Within the entries below, find every line that has the string "blende", then copy it.

Segment Start: TASK MATERIAL

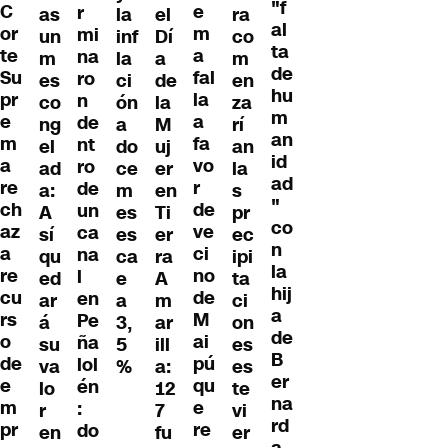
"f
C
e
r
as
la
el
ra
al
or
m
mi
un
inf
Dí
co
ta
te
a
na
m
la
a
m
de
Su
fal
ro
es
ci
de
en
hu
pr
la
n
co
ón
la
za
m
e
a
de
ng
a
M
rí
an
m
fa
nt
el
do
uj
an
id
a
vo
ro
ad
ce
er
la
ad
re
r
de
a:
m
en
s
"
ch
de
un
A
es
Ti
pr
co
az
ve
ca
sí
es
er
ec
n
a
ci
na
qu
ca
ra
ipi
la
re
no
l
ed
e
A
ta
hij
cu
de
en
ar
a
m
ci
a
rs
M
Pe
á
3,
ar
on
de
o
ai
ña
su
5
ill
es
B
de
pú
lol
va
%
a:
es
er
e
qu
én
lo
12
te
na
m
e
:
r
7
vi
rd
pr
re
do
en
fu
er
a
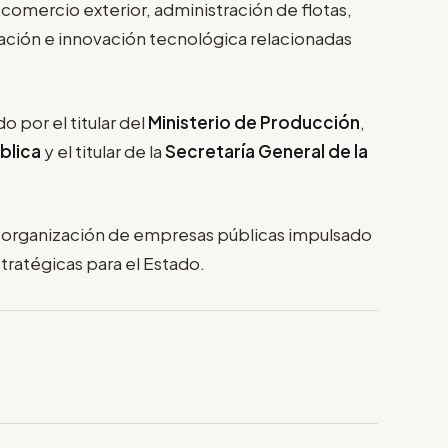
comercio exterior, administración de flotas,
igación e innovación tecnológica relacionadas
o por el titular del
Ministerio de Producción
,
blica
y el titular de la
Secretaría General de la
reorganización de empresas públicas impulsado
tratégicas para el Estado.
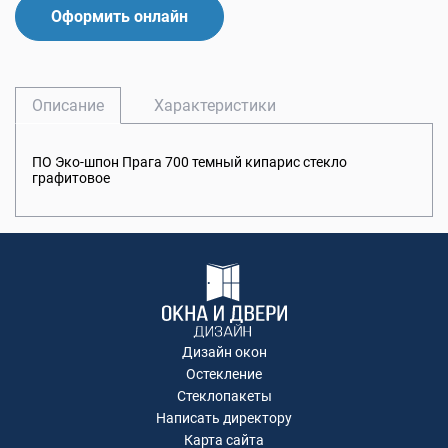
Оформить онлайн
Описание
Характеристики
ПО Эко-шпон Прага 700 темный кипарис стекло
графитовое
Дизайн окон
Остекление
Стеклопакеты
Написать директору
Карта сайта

Segment End: TASK MATERIAL
Segment Start: TASK MATERIAL

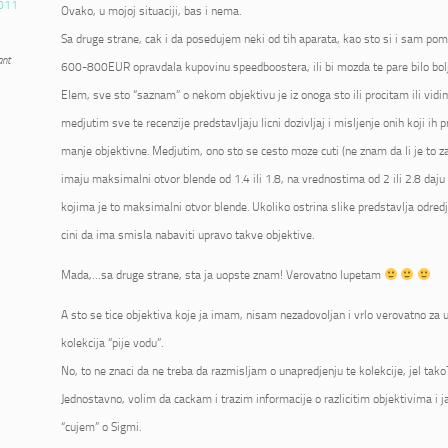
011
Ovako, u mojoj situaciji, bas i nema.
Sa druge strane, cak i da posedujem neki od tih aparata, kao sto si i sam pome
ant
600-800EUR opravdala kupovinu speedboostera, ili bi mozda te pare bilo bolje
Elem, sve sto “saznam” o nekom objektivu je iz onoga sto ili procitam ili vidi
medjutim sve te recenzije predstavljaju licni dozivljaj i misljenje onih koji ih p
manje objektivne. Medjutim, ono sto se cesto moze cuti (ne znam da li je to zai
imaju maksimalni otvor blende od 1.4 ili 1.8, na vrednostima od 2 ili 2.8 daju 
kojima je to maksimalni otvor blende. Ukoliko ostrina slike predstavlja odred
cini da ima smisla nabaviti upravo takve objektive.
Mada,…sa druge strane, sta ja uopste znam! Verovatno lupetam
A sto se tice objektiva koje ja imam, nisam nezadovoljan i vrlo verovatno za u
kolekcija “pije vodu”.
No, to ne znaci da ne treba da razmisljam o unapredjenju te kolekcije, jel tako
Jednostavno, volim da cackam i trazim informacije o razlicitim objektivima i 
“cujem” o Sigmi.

Segment End: TASK MATERIAL
Segment Start: TASK MATERIAL

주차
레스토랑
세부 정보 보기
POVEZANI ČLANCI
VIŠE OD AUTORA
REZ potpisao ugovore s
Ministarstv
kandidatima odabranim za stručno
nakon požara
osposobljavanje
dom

Segment End: TASK MATERIAL

● RESPONSE BOX
imaju maksimalni otvor blende od 1.4 ili 1.8, na vrednostima od 2 ili 2.8 daju 
kojima je to maksimalni otvor blende. Ukoliko ostrina slike predstavlja odred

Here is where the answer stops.